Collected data
○ ○ ○
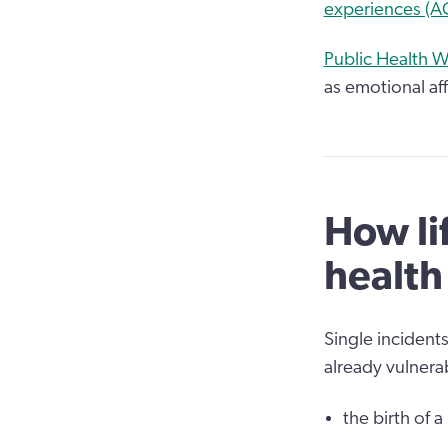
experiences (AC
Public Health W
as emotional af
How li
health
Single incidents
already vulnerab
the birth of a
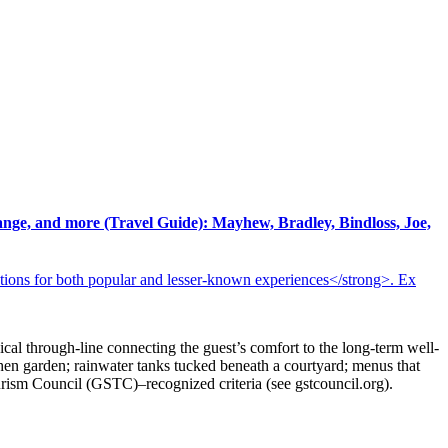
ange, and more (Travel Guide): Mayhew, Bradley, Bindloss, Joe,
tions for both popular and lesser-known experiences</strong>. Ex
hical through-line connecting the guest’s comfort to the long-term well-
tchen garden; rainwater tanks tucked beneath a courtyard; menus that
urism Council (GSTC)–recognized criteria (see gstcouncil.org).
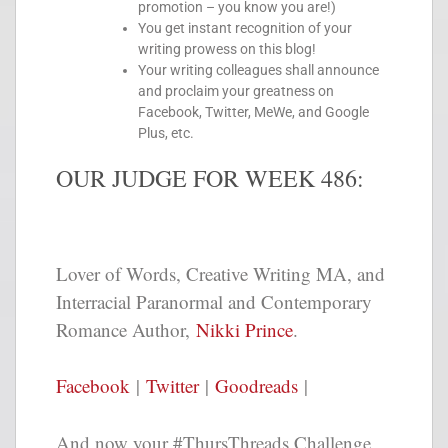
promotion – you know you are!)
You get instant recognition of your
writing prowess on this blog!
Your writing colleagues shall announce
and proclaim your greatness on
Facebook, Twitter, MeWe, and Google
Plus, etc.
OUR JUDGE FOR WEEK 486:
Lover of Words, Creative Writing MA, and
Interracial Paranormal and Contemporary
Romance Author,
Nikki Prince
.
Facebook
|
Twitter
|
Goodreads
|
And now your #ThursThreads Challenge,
○ ○ ○
• Problem statement
Scan the records for the word "Twitter", and copy each line where it is found.

• Your response
Facebook, Twitter, MeWe, and Google
Twitter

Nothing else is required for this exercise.